Hite’s plastic trailer selection revolves around Yamamoto Custom Baits’ offerings. His favorite swimbait is a 4-inch Swimming Senko, the shad bait he prefers is a 5-inch D Shad and the craw would be a 3-3/4-inch PsycoDad.
“That’s the other cool thing about the Chatterbait that makes it so unique,” Hite said. “You can easily change the bait’s profile, action and color by using just about any type of trailer you can imagine. You can’t do that with a square-bill or lipless crankbait.”
“Trailers help customize the Chatterbait to the type of forage I am trying to mimic,” Hite continued. “So I am constantly experimenting around with different shapes and sizes as trailers.”
Colors also play a role in forage simulation as well. Hite usually packs three different colors in the rod locker: green pumpkin with a black blade, black blue with a black blade and white/chartreuse with a silver blade.
“Again let the forage dictate your color and trailer package,” he explained. “For instance, at Okeechobee, where I felt bass were feeding on bream and perch, I went with the green pumpkin with a green pumpkin Swimming Senko.

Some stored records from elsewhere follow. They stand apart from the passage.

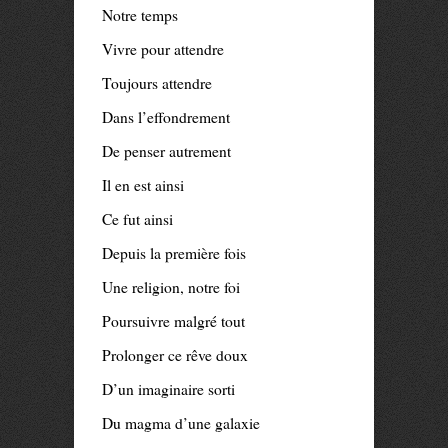
Notre temps
Vivre pour attendre
Toujours attendre
Dans l’effondrement
De penser autrement
Il en est ainsi
Ce fut ainsi
Depuis la première fois
Une religion, notre foi
Poursuivre malgré tout
Prolonger ce rêve doux
D’un imaginaire sorti
Du magma d’une galaxie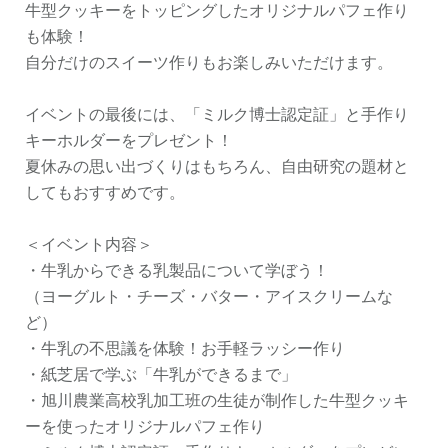
牛型クッキーをトッピングしたオリジナルパフェ作り
も体験！
自分だけのスイーツ作りもお楽しみいただけます。
イベントの最後には、「ミルク博士認定証」と手作り
キーホルダーをプレゼント！
夏休みの思い出づくりはもちろん、自由研究の題材と
してもおすすめです。
＜イベント内容＞
・牛乳からできる乳製品について学ぼう！
（ヨーグルト・チーズ・バター・アイスクリームな
ど）
・牛乳の不思議を体験！お手軽ラッシー作り
・紙芝居で学ぶ「牛乳ができるまで」
・旭川農業高校乳加工班の生徒が制作した牛型クッキ
ーを使ったオリジナルパフェ作り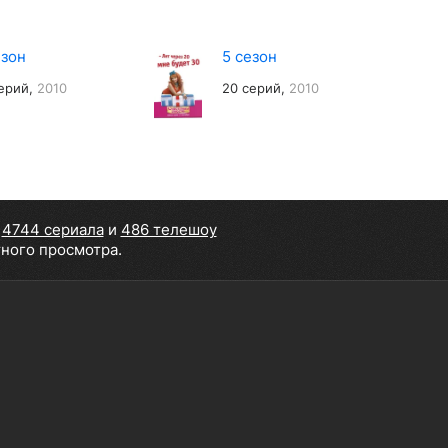
езон
5 сезон
ерий,
2010
20 серий,
2010
,
4744 сериала
и
486 телешоу
тного просмотра.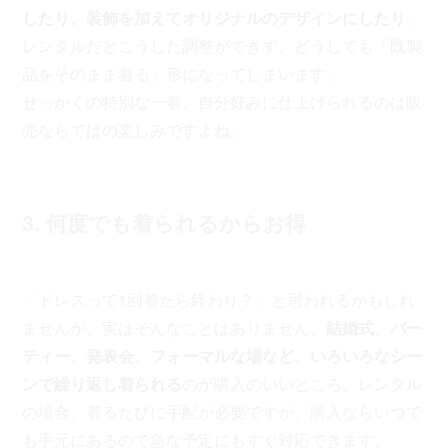
したり、装飾を加えてオリジナルのデザインにしたり
。
レンタルだとこうした調整ができず、どうしても「既製
品をそのまま着る」形になってしまいます。
せっかくの特別な一着、自分好みに仕上げられるのは販
売ならではの楽しみですよね。
3. 何度でも着られるからお得
「ドレスって1回着たら終わり？」と思われるかもしれ
ませんが、実はそんなことはありません。
結婚式、パー
ティー、発表会、フォーマルな場など、いろいろなシー
ンで繰り返し着られる
のが購入のいいところ。レンタル
の場合、着るたびに手配が必要ですが、購入ならいつで
も手元にあるので急な予定にもすぐ対応できます。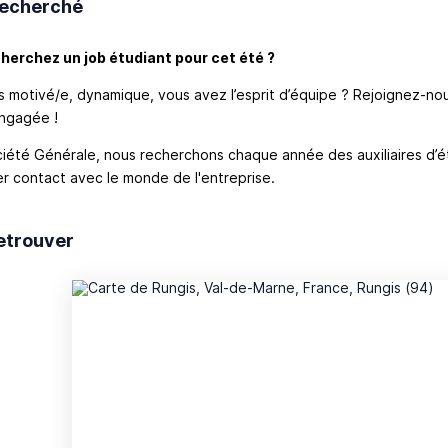
 recherché
herchez un job étudiant pour cet été ?
s motivé/e, dynamique, vous avez l’esprit d’équipe ? Rejoignez-no
ngagée !
iété Générale, nous recherchons chaque année des auxiliaires d’é
r contact avec le monde de l'entreprise.
etrouver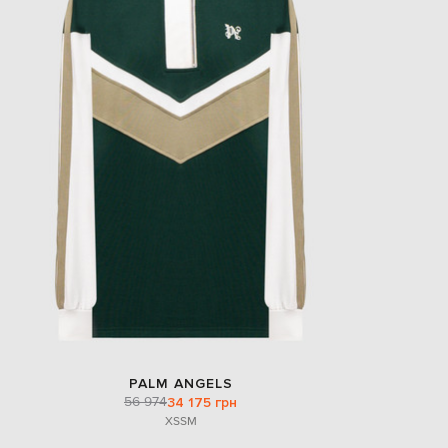
PALM ANGELS
56 974
34 175 грн
XS
S
M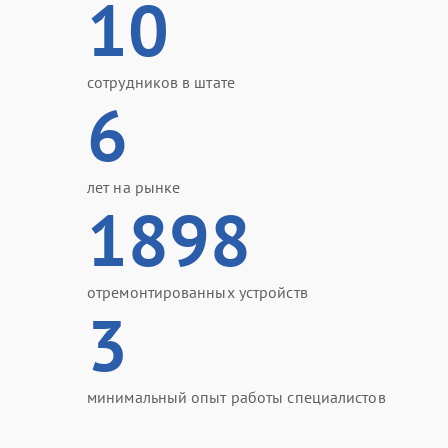
10
сотрудников в штате
6
лет на рынке
1898
отремонтированных устройств
3
минимальный опыт работы специалистов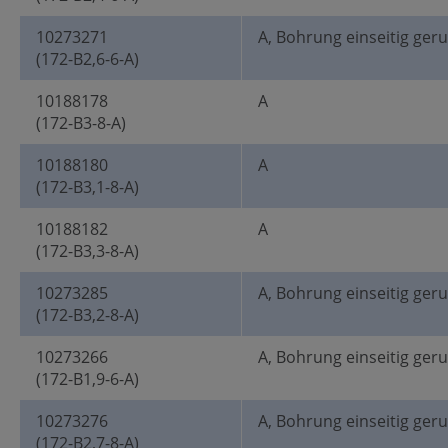
10273271
A, Bohrung einseitig ger
(172-B2,6-6-A)
10188178
A
(172-B3-8-A)
10188180
A
(172-B3,1-8-A)
10188182
A
(172-B3,3-8-A)
10273285
A, Bohrung einseitig ger
(172-B3,2-8-A)
10273266
A, Bohrung einseitig ger
(172-B1,9-6-A)
10273276
A, Bohrung einseitig ger
(172-B2,7-8-A)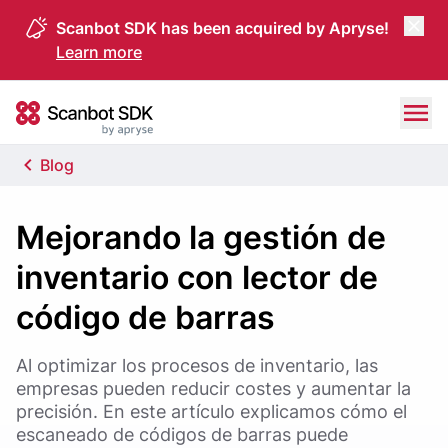
Scanbot SDK has been acquired by Apryse!
Learn more
Skip to content
Scanbot SDK
Blog
Mejorando la gestión de
inventario con lector de
código de barras
Al optimizar los procesos de inventario, las
empresas pueden reducir costes y aumentar la
precisión. En este artículo explicamos cómo el
escaneado de códigos de barras puede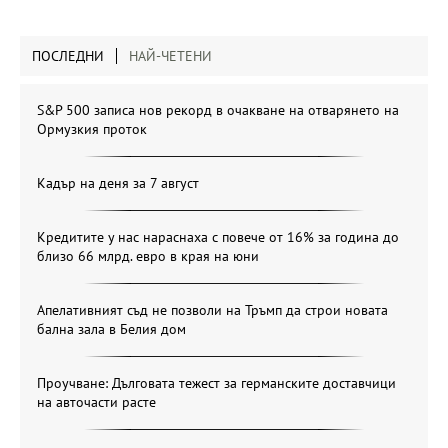
ПОСЛЕДНИ
НАЙ-ЧЕТЕНИ
S&P 500 записа нов рекорд в очакване на отварянето на
Ормузкия проток
Кадър на деня за 7 август
Кредитите у нас нараснаха с повече от 16% за година до
близо 66 млрд. евро в края на юни
Апелативният съд не позволи на Тръмп да строи новата
бална зала в Белия дом
Проучване: Дълговата тежест за германските доставчици
на авточасти расте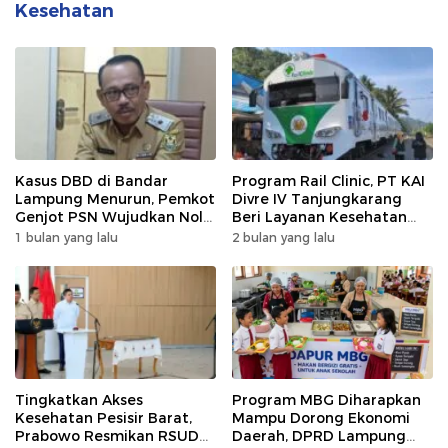
Kesehatan
Kasus DBD di Bandar
Program Rail Clinic, PT KAI
Lampung Menurun, Pemkot
Divre IV Tanjungkarang
Genjot PSN Wujudkan Nol
Beri Layanan Kesehatan
Kematian
Gratis 250 Warga
1 bulan yang lalu
2 bulan yang lalu
Tingkatkan Akses
Program MBG Diharapkan
Kesehatan Pesisir Barat,
Mampu Dorong Ekonomi
Prabowo Resmikan RSUD
Daerah, DPRD Lampung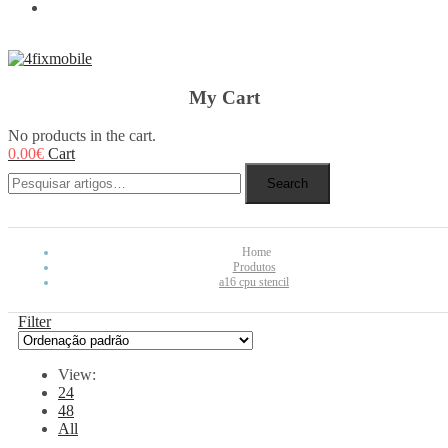
REBUY
My Cart
No products in the cart.
0.00
€
Cart
Search
Home
Produtos
a16 cpu stencil
Filter
View:
24
48
All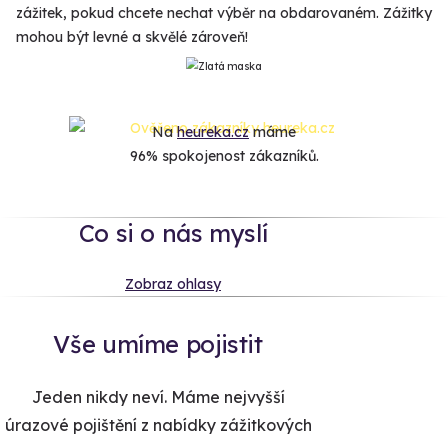
zážitek, pokud chcete nechat výběr na obdarovaném. Zážitky
mohou být levné a skvělé zároveň!
Na
heureka.cz
máme
96% spokojenost zákazníků.
Co si o nás myslí
Zobraz ohlasy
Vše umíme pojistit
Jeden nikdy neví. Máme nejvyšší
úrazové pojištění z nabídky zážitkových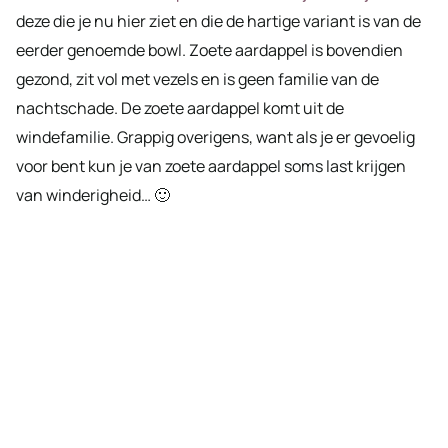
deze die je nu hier ziet en die de hartige variant is van de
eerder genoemde bowl. Zoete aardappel is bovendien
gezond, zit vol met vezels en is geen familie van de
nachtschade. De zoete aardappel komt uit de
windefamilie. Grappig overigens, want als je er gevoelig
voor bent kun je van zoete aardappel soms last krijgen
van winderigheid… 🙂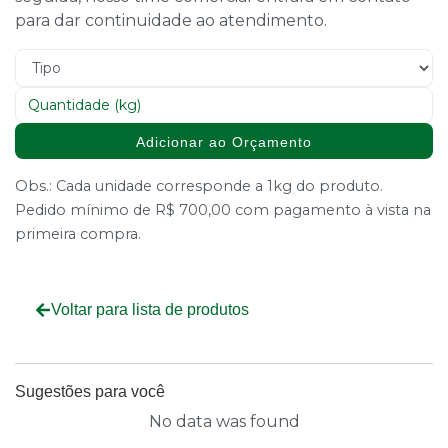
para dar continuidade ao atendimento.
Adicionar ao Orçamento
Obs.: Cada unidade corresponde a 1kg do produto.
Pedido mínimo de R$ 700,00 com pagamento à vista na
primeira compra.
Voltar para lista de produtos
Sugestões para você
No data was found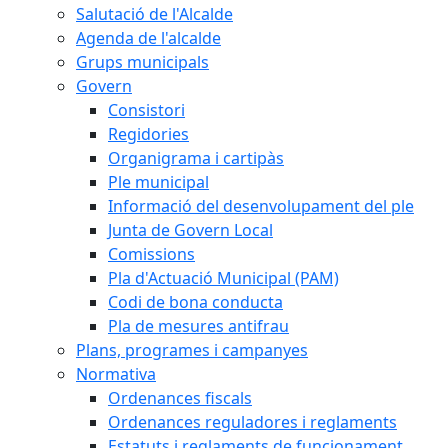
Salutació de l'Alcalde
Agenda de l'alcalde
Grups municipals
Govern
Consistori
Regidories
Organigrama i cartipàs
Ple municipal
Informació del desenvolupament del ple
Junta de Govern Local
Comissions
Pla d'Actuació Municipal (PAM)
Codi de bona conducta
Pla de mesures antifrau
Plans, programes i campanyes
Normativa
Ordenances fiscals
Ordenances reguladores i reglaments
Estatuts i reglaments de funcionament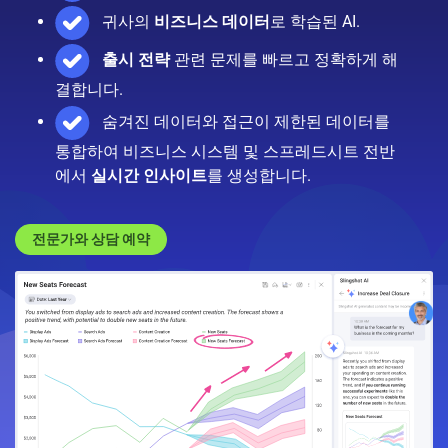
귀사의
비즈니스 데이터
로 학습된 AI.
출시 전략
관련 문제를 빠르고 정확하게 해
결합니다.
숨겨진 데이터와 접근이 제한된 데이터를
통합하여 비즈니스 시스템 및 스프레드시트 전반
에서
실시간 인사이트
를 생성합니다.
전문가와 상담 예약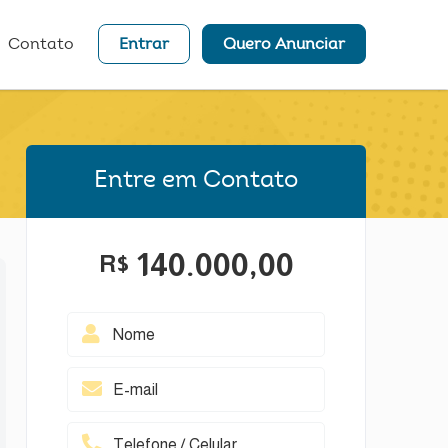
Contato
Entrar
Quero Anunciar
Entre em Contato
140.000,00
R$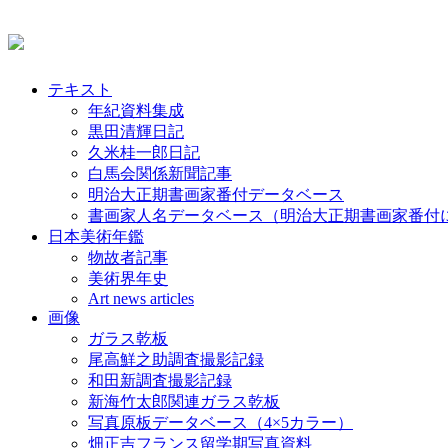
テキスト
年紀資料集成
黒田清輝日記
久米桂一郎日記
白馬会関係新聞記事
明治大正期書画家番付データベース
書画家人名データベース（明治大正期書画家番付
日本美術年鑑
物故者記事
美術界年史
Art news articles
画像
ガラス乾板
尾高鮮之助調査撮影記録
和田新調査撮影記録
新海竹太郎関連ガラス乾板
写真原板データベース（4×5カラー）
畑正吉フランス留学期写真資料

I also used a black and blue with black/blue laminate Swimming Senko.”
“But if I’m on more of a shad-based lake like a TVA impoundment or fishing during the shad spawn, I’d go with the white or white and chartreuse with that D Shad-style trailer in a pearl or smoke shad,” he continued. “Chatterbait fishing is really about matching the forage and given all the different plastic shapes and sizes, the sky is the limit on dialing in the forage.”
As a final tip, Hite says if you are worn out after throwing a Chatterbait all day, then you are fishing it correctly.
“It’s a physically demanding bait, which is what I love about it,” Hite said. “You don’t just lob it out there, plop down in your butt seat and creep it along. You want to make the longest casts possible and really attack the cover; be aggressive with it. Try to slam it into anything under the water. When fishing grass, snatch and jerk it out of the grass. And get used to pulling grass off your bait all day – it’s just part of the process. It may sound like work, but when you have 35 pounds packed in your livewell, it’s darn worth it.”